第1楽章はウィーンの朝もやの中にホルンがこだまする。この「ブルックナー開始」の印象的な冒頭は、すぐに神々しく朝日が昇るかのような第1主題へと発展するが、そこに至るまでの精緻な音色が、これほど多彩で印象深く刻まれたことはないのではないか、と思った。すべてのフレーズに推敲の跡が聞き取れる。技量は申し分のないベルリン・フィルだが、相当入念な練習を繰り返したに違いない。妥協を許さないその姿勢は、時に厳しすぎて息苦しいとさえ感じられるのも事実である。だが、この曲に関する限りその心配は無用だ。むしろ改訂を繰り返したこの曲の欠点をすべて覆いつくしている。

第1楽章ですでに、いくつかの聞き所が訪れる。ヨーロッパ中央部の音は、中音域の弦楽器に象徴されると思っているのだが、その音色がとにかく素晴らしいのである。そこに絡むホルンと木管楽器のブレンドは、組み合わせが変わるたびに表情を変える。そして音色だけでなく、音の大きさやテンポまでもが、考えに考え抜かれている。ソナタ形式と言われても、演奏に感心しているうちにどの主題がどうの、などと考えていくことがどうでもいいことに思えてくる。通俗的でやや軽薄に感じる第1楽章も、ぐっと引き締まっていい塩梅となっている。

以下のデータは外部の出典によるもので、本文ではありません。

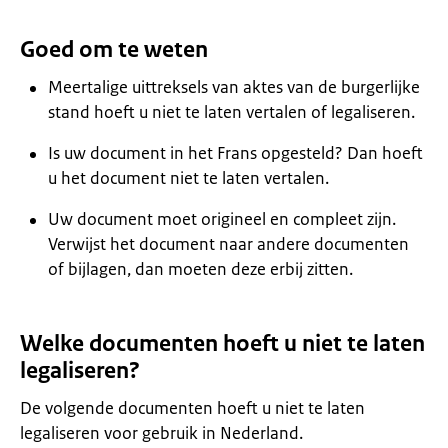
Goed om te weten
Meertalige uittreksels van aktes van de burgerlijke
stand hoeft u niet te laten vertalen of legaliseren.
Is uw document in het Frans opgesteld? Dan hoeft
u het document niet te laten vertalen.
Uw document moet origineel en compleet zijn.
Verwijst het document naar andere documenten
of bijlagen, dan moeten deze erbij zitten.
Welke documenten hoeft u niet te laten
legaliseren?
De volgende documenten hoeft u niet te laten
legaliseren voor gebruik in Nederland.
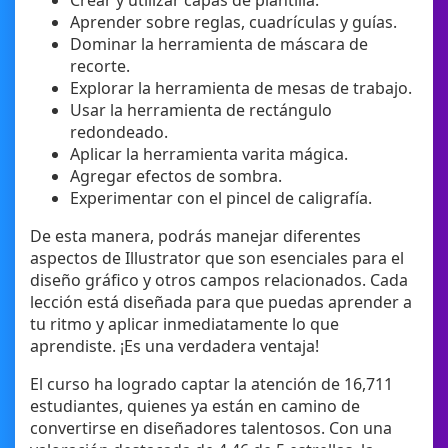
Crear y utilizar capas de plantilla.
Aprender sobre reglas, cuadrículas y guías.
Dominar la herramienta de máscara de
recorte.
Explorar la herramienta de mesas de trabajo.
Usar la herramienta de rectángulo
redondeado.
Aplicar la herramienta varita mágica.
Agregar efectos de sombra.
Experimentar con el pincel de caligrafía.
De esta manera, podrás manejar diferentes
aspectos de Illustrator que son esenciales para el
diseño gráfico y otros campos relacionados. Cada
lección está diseñada para que puedas aprender a
tu ritmo y aplicar inmediatamente lo que
aprendiste. ¡Es una verdadera ventaja!
El curso ha logrado captar la atención de 16,711
estudiantes, quienes ya están en camino de
convertirse en diseñadores talentosos. Con una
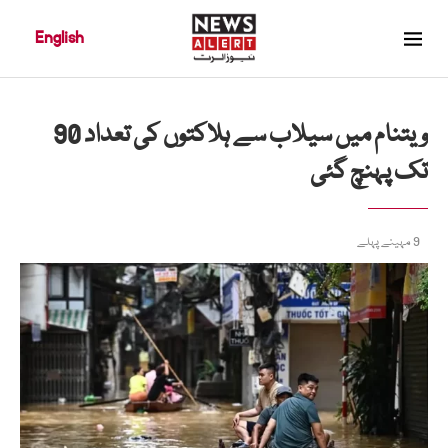
English
ویتنام میں سیلاب سے ہلاکتوں کی تعداد 90
تک پہنچ گئی
9 مہینے پہلے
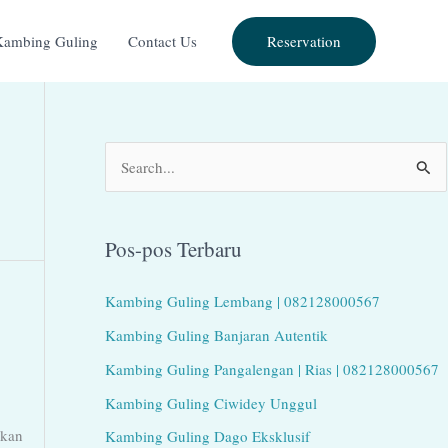
Reservation
Kambing Guling
Contact Us
C
a
r
Pos-pos Terbaru
i
u
Kambing Guling Lembang | 082128000567
n
Kambing Guling Banjaran Autentik
t
Kambing Guling Pangalengan | Rias | 082128000567
u
Kambing Guling Ciwidey Unggul
k
akan
Kambing Guling Dago Eksklusif
:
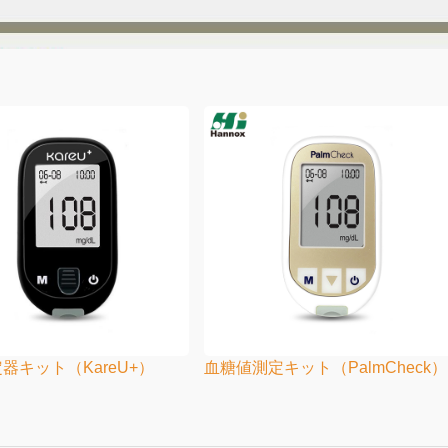
器キット（KareU+）
血糖値測定キット（PalmCheck）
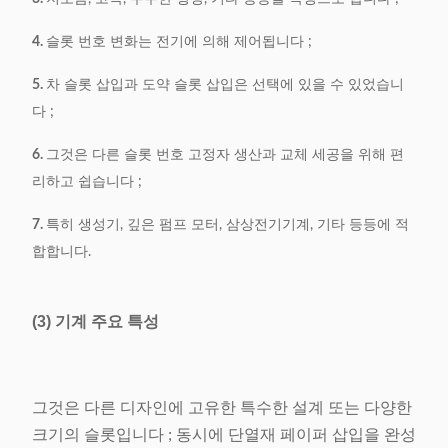
4.
슬롯 번호 변화는 전기에 의해 제어됩니다 ;
5.
차 슬롯 삽입과 도약 슬롯 삽입은 선택에 있을 수 있었습니
다 ;
6.
그것은 다른 슬롯 번호 고정자 생산과 교체 세공을 위해 편
리하고 쉽습니다 ;
7.
특히 생성기, 깊은 펌프 모터, 삼상전기기계, 기타 등등에 적
합합니다.
(3) 기계 주요 특성
그것은 다른 디자인에 고유한 특수한 설계 또는 다양한
크기의 슬롯입니다 ; 동시에 단열재 페이퍼 삽입을 완성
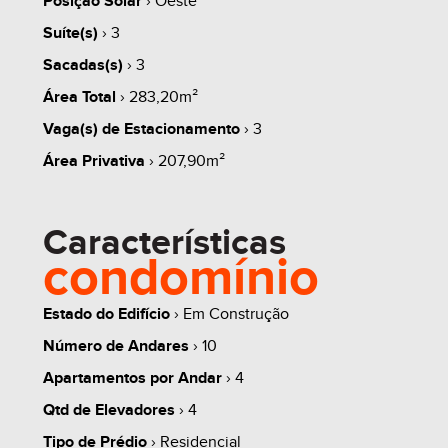
Posição Solar
› Oeste
Apartamentos
Suíte(s)
› 3
* 03 dormitórios/suítes
Sacadas(s)
› 3
* Lavabo
Área Total
› 283,20m²
* Sacadas abertas na sala e lavanderia
share
Vaga(s) de Estacionamento
› 3
* Gesso em todo o apartamento
Área Privativa
› 207,90m²
* Massa corrida nas paredes internas
* Esperas para split nos dormitórios e áreas sociais
*Possibilidade de espera para calefação
Características
condomínio
*Porcelanato nas áreas sociais
* Piso laminado nas áreas íntimas
Estado do Edifício
› Em Construção
* Churrasqueira com espaço para bifeteira
Número de Andares
› 10
* Plantas personalizadas
Apartamentos por Andar
› 4
* Esquadrias com vidros termoacústicos
Qtd de Elevadores
› 4
* Espera para lareira a pallet
Tipo de Prédio
› Residencial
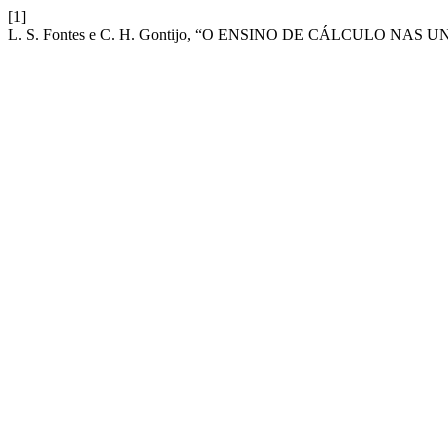
[1]
L. S. Fontes e C. H. Gontijo, “O ENSINO DE CÁLCULO 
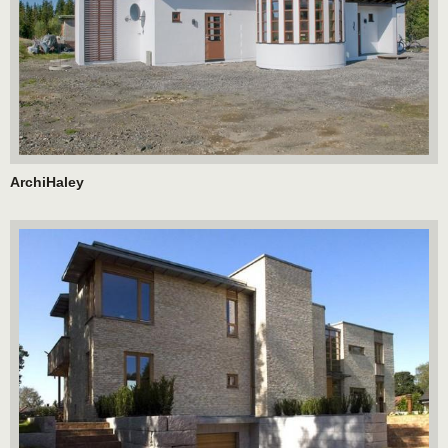
ArchiHaley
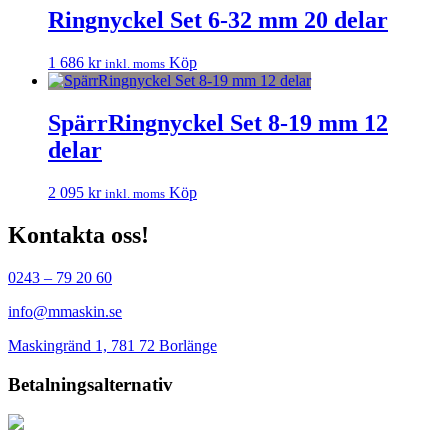
alternativen
Ringnyckel Set 6-32 mm 20 delar
kan
väljas
på
1 686
kr
Köp
inkl. moms
produktsidan
SpärrRingnyckel Set 8-19 mm 12
delar
2 095
kr
Köp
inkl. moms
Kontakta oss!
0243 – 79 20 60
info@mmaskin.se
Maskingränd 1, 781 72 Borlänge
Betalningsalternativ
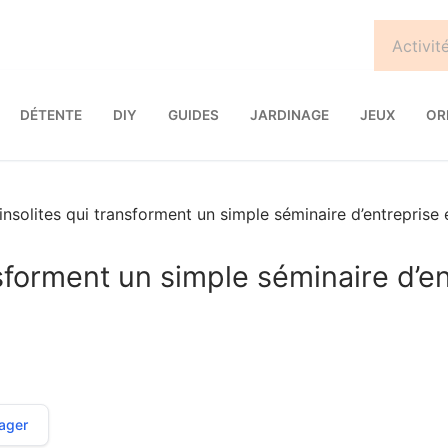
DÉTENTE
DIY
GUIDES
JARDINAGE
JEUX
OR
insolites qui transforment un simple séminaire d’entrepris
nsforment un simple séminaire d’
ager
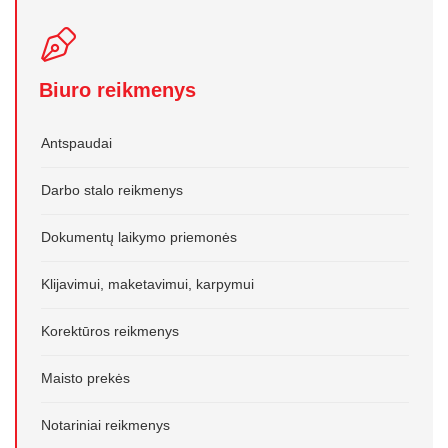
Biuro reikmenys
Antspaudai
Darbo stalo reikmenys
Dokumentų laikymo priemonės
Klijavimui, maketavimui, karpymui
Korektūros reikmenys
Maisto prekės
Notariniai reikmenys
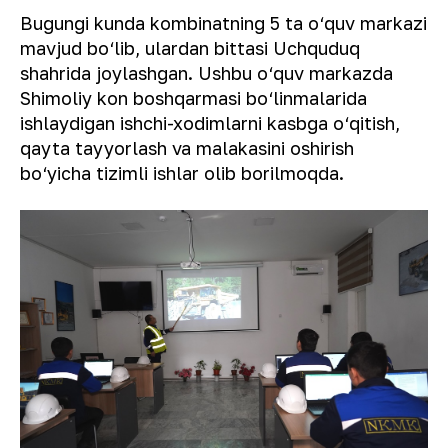
Bugungi kunda kombinatning 5 ta o‘quv markazi
mavjud bo‘lib, ulardan bittasi Uchquduq
shahrida joylashgan. Ushbu o‘quv markazda
Shimoliy kon boshqarmasi bo‘linmalarida
ishlaydigan ishchi-xodimlarni kasbga o‘qitish,
qayta tayyorlash va malakasini oshirish
bo‘yicha tizimli ishlar olib borilmoqda.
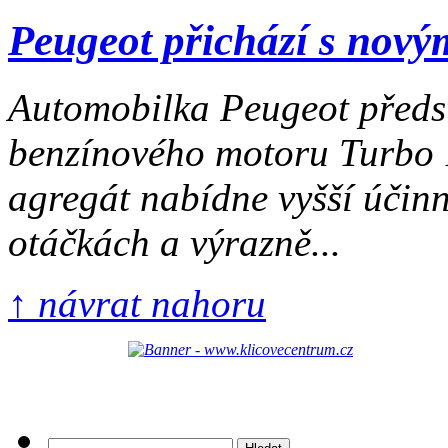
Peugeot přichází s nový
Automobilka Peugeot předs
benzínového motoru Turbo 
agregát nabídne vyšší účinn
otáčkách a výrazně...
↑ návrat nahoru
Vyhledávání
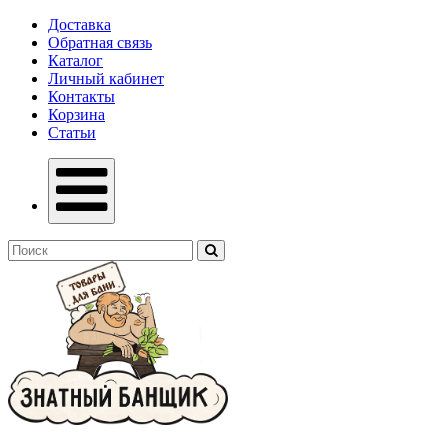
Доставка
Обратная связь
Каталог
Личный кабинет
Контакты
Корзина
Статьи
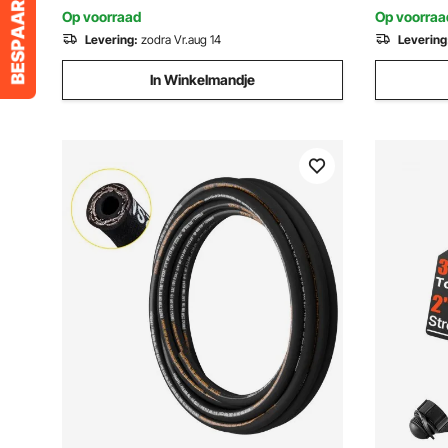
boten met
Op voorraad
Op voorraa
Levering:
zodra Vr.aug 14
Levering
In Winkelmandje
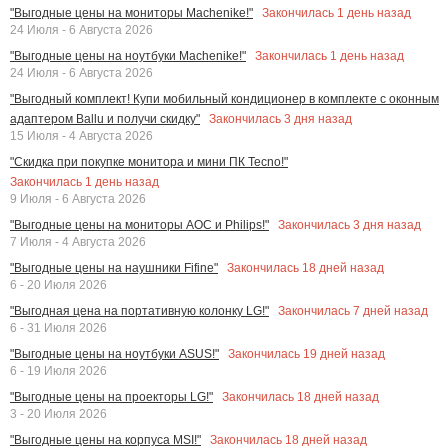
Закончилась
1
день назад
"Выгодные цены на мониторы Machenike!"
24 Июля - 6 Августа 2026
Закончилась
1
день назад
"Выгодные цены на ноутбуки Machenike!"
24 Июля - 6 Августа 2026
"Выгодный комплект! Купи мобильный кондиционер в комплекте с оконным
Закончилась
3
дня назад
адаптером Ballu и получи скидку"
15 Июля - 4 Августа 2026
"Скидка при покупке монитора и мини ПК Tecno!"
Закончилась
1
день назад
9 Июля - 6 Августа 2026
Закончилась
3
дня назад
"Выгодные цены на мониторы AOC и Philips!"
7 Июля - 4 Августа 2026
Закончилась
18
дней назад
"Выгодные цены на наушники Fifine"
6 - 20 Июля 2026
Закончилась
7
дней назад
"Выгодная цена на портативную колонку LG!"
6 - 31 Июля 2026
Закончилась
19
дней назад
"Выгодные цены на ноутбуки ASUS!"
6 - 19 Июля 2026
Закончилась
18
дней назад
"Выгодные цены на проекторы LG!"
3 - 20 Июля 2026
Закончилась
18
дней назад
"Выгодные цены на корпуса MSI!"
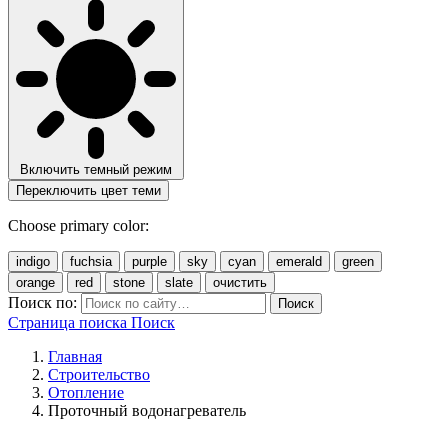
Включить темный режим
Переключить цвет теми
Choose primary color:
indigo
fuchsia
purple
sky
cyan
emerald
green
orange
red
stone
slate
очистить
Поиск по:
Поиск
Страница поиска
Поиск
Главная
Строительство
Отопление
Проточный водонагреватель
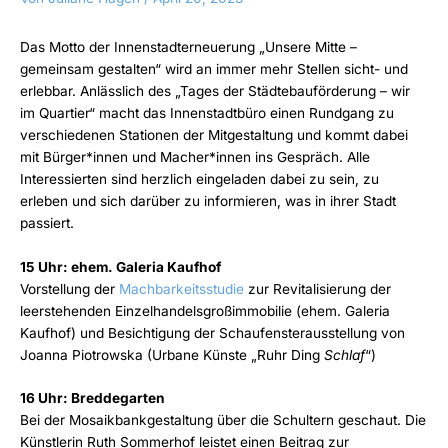
Das Motto der Innenstadterneuerung „Unsere Mitte –
gemeinsam gestalten“ wird an immer mehr Stellen sicht- und
erlebbar. Anlässlich des „Tages der Städtebauförderung – wir
im Quartier“ macht das Innenstadtbüro einen Rundgang zu
verschiedenen Stationen der Mitgestaltung und kommt dabei
mit Bürger*innen und Macher*innen ins Gespräch. Alle
Interessierten sind herzlich eingeladen dabei zu sein, zu
erleben und sich darüber zu informieren, was in ihrer Stadt
passiert.
15 Uhr: ehem. Galeria Kaufhof
Vorstellung der
Machbarkeitsstudie
zur Revitalisierung der
leerstehenden Einzelhandelsgroßimmobilie (ehem. Galeria
Kaufhof) und Besichtigung der Schaufensterausstellung von
Joanna Piotrowska (Urbane Künste „Ruhr Ding
Schlaf
“)
16 Uhr: Breddegarten
Bei der Mosaikbankgestaltung über die Schultern geschaut. Die
Künstlerin Ruth Sommerhof leistet einen Beitrag zur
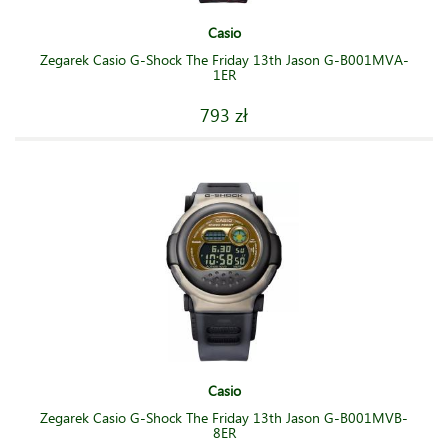
Casio
Zegarek Casio G-Shock The Friday 13th Jason G-B001MVA-
1ER
793 zł
Casio
Zegarek Casio G-Shock The Friday 13th Jason G-B001MVB-
8ER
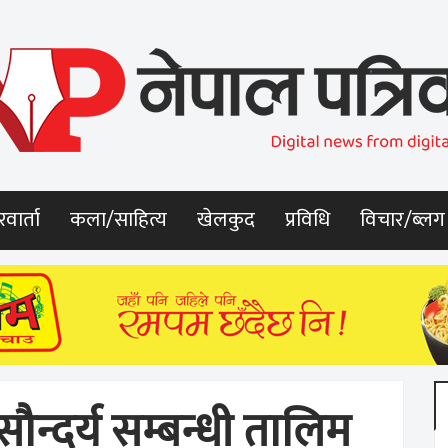
वार्ता
कला/साहित्य
खेलकुद
प्रविधि
विचार/ब्लग
ौन्दर्य सम्बन्धी तालिम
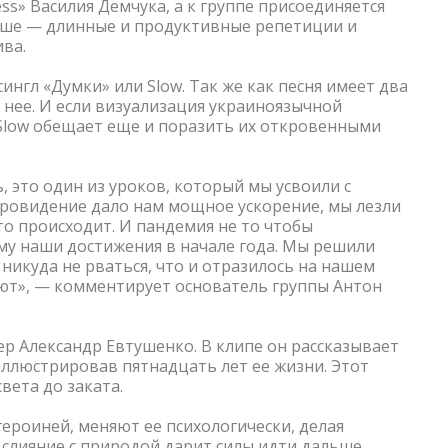
ss» Василия Демчука, а к группе присоединяется
ьше
—
длинные и продуктивные репетиции и
ва.
ингл «Думки» или Slow. Так же как песня имеет два
а нее. И если визуализация украиноязычной
 Slow обещает еще и поразить их откровенными
ь, это один из уроков, который мы усвоили с
вровидение дало нам мощное ускорение, мы лезли
то происходит. И пандемия не то чтобы
му наши достижения в начале года. Мы решили
никуда не рваться, что и отразилось на нашем
уют», — комментирует основатель группы Антон
ер Александр Евтушенко. В клипе он рассказывает
ллюстрировав пятнадцать лет ее жизни. Этот
вета до заката.
героиней, меняют ее психологически, делая
 слияние с природой дарит силы идти дальше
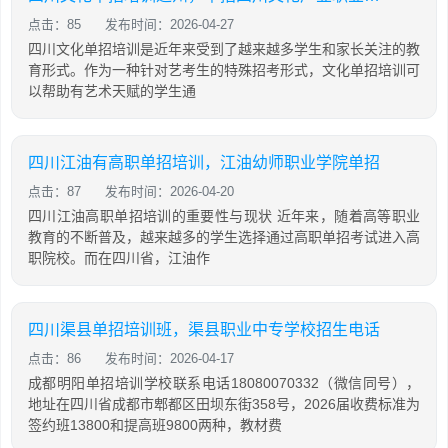
点击：85
发布时间：2026-04-27
四川文化单招培训是近年来受到了越来越多学生和家长关注的教
育形式。作为一种针对艺考生的特殊招考形式，文化单招培训可
以帮助有艺术天赋的学生通
四川江油有高职单招培训，江油幼师职业学院单招
点击：87
发布时间：2026-04-20
四川江油高职单招培训的重要性与现状 近年来，随着高等职业
教育的不断普及，越来越多的学生选择通过高职单招考试进入高
职院校。而在四川省，江油作
四川渠县单招培训班，渠县职业中专学校招生电话
点击：86
发布时间：2026-04-17
成都明阳单招培训学校联系电话18080070332（微信同号），
地址在四川省成都市郫都区田坝东街358号，2026届收费标准为
签约班13800和提高班9800两种，教材费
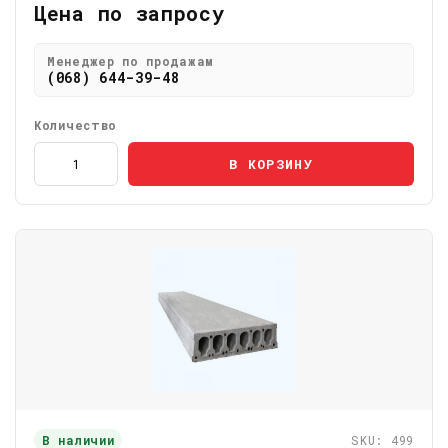
Цена по запросу
Менеджер по продажам
(068) 644-39-48
Количество
В КОРЗИНУ
В наличии
SKU: 499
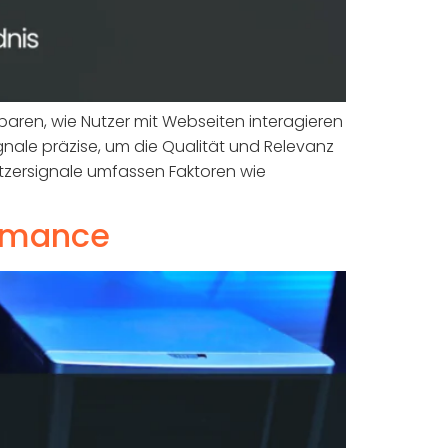
baren, wie Nutzer mit Webseiten interagieren
nale präzise, um die Qualität und Relevanz
tzersignale umfassen Faktoren wie
ormance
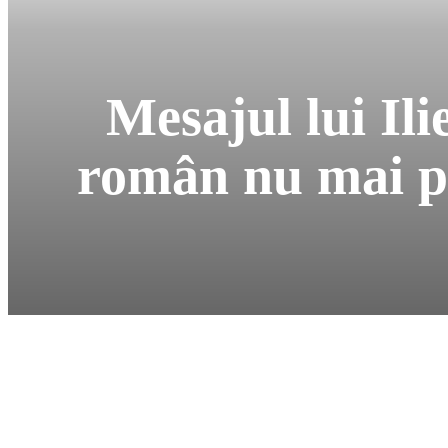
Mesajul lui Ili
român nu mai po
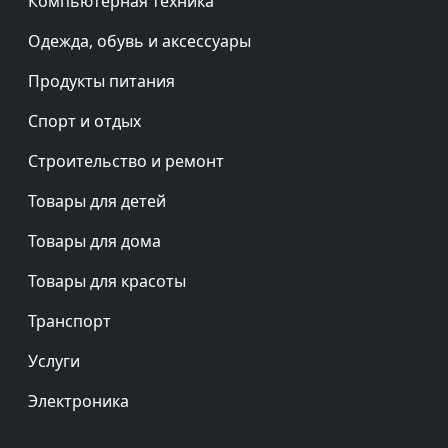
Компьютерная техника
Одежда, обувь и аксессуары
Продукты питания
Спорт и отдых
Строительство и ремонт
Товары для детей
Товары для дома
Товары для красоты
Транспорт
Услуги
Электроника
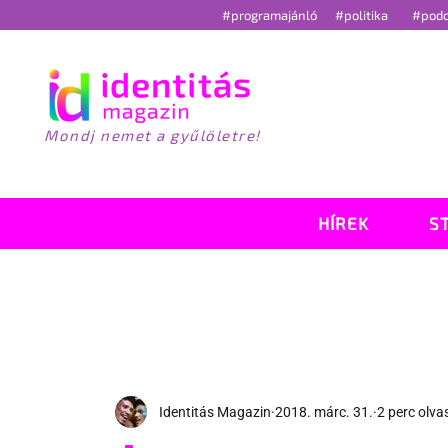
#programajánló
#politika
#pod
Mondj nemet a gyűlöletre!
HÍREK
S
Identitás Magazin
2018. márc. 31.
2 perc olva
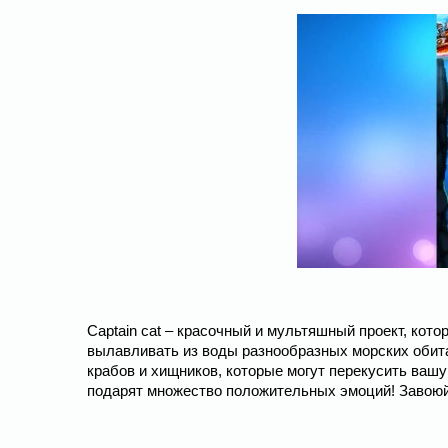
Captain cat – красочный и мультяшный проект, кот
вылавливать из воды разнообразных морских обита
крабов и хищников, которые могут перекусить ваш
подарят множество положительных эмоций! Завоюй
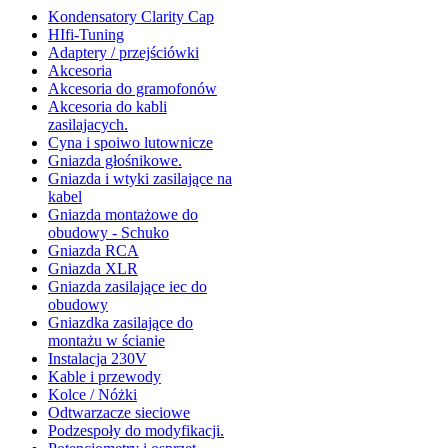
Kondensatory Clarity Cap
HIfi-Tuning
Adaptery / przejściówki
Akcesoria
Akcesoria do gramofonów
Akcesoria do kabli
zasilajacych.
Cyna i spoiwo lutownicze
Gniazda głośnikowe.
Gniazda i wtyki zasilające na
kabel
Gniazda montażowe do
obudowy - Schuko
Gniazda RCA
Gniazda XLR
Gniazda zasilające iec do
obudowy
Gniazdka zasilające do
montażu w ścianie
Instalacja 230V
Kable i przewody
Kolce / Nóżki
Odtwarzacze sieciowe
Podzespoły do modyfikacji.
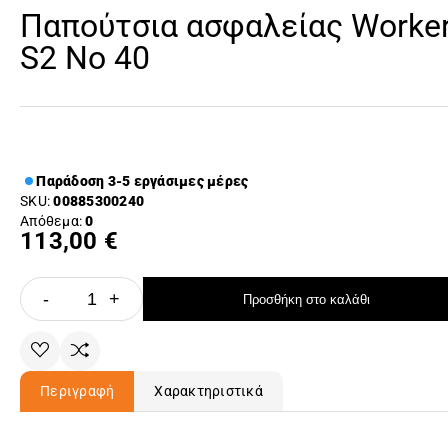
Παπούτσια ασφαλείας Worke
S2 Νο 40
Παράδοση 3-5 εργάσιμες μέρες
SKU:
00885300240
Απόθεμα:
0
113,00 €
-
+
Προσθήκη στο καλάθι
Περιγραφή
Χαρακτηριστικά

第2楽章のアンダンテは、小さな音の変化が巧妙で聞き飽きることがない。このあたりアバドの水のような演奏で聞くのとは様子が違う。そして私がもっとも好きな短いフレーズは、第2楽章が始まって数分後に訪れる。弦楽器が突如そしてアンサンブルを奏でる、わずか1分足らずの、ここのフレーズを聞き分けるのが、私のちょっとしたこだわりである。ハイティンクもいいが、このヴァントの演奏が悪かろうはずがない。以降、消え行っては静かに沸き起こる第2楽章の何回かのクライマックスも、ベルリン・フィルの技術に支えられて申し分がない。

狩の音楽である第3楽章の明るく躍動的なスケルツォは、極めて平凡なトリオの部分などが、素直に演奏すると噴飯ものになる恐れすらあるのだが、ここでもヴァントは丁寧にその欠点を補うことに成功している。金管楽器の美しさを感じるこの楽章のアンサンブルは、何度聞いても飽きることはない。これほど印象に残るブルックナーの曲はないとも言える。改訂に次ぐ改訂ですべて書き換えたという第3楽章は、ポピュラーな名曲である。

さてもっとも長大な第4楽章が始まった。この楽章は冒頭から聞きものである。だがどことなく捉えどころがなく、尻切れトンボのように終わるのでちょっと拍子抜けするときがある。この楽章は稿によって随分異なっているらしい。ヴァントの演奏は1878/80年稿ということだが、細かいことはよくわからない。クレッシェンドが何の濁りもなく聞こえてくるブルックナー交響曲の真骨頂を堪能できる。録音されたメディアで聞く演奏は、間違いを犯す心配がないので、安心して酔うことができる。ワーグナーのように、できれば音響装置を贅沢に投資して、大音量で聞いてみたい。だが家族のいる都心のマンション暮らしでは、それも将来にとっておかなくてはならない。そう思ってもう何十年もが経つ。ヘッドフォンで聞くしかないが、最近は実演で聞くことのほうが楽しい。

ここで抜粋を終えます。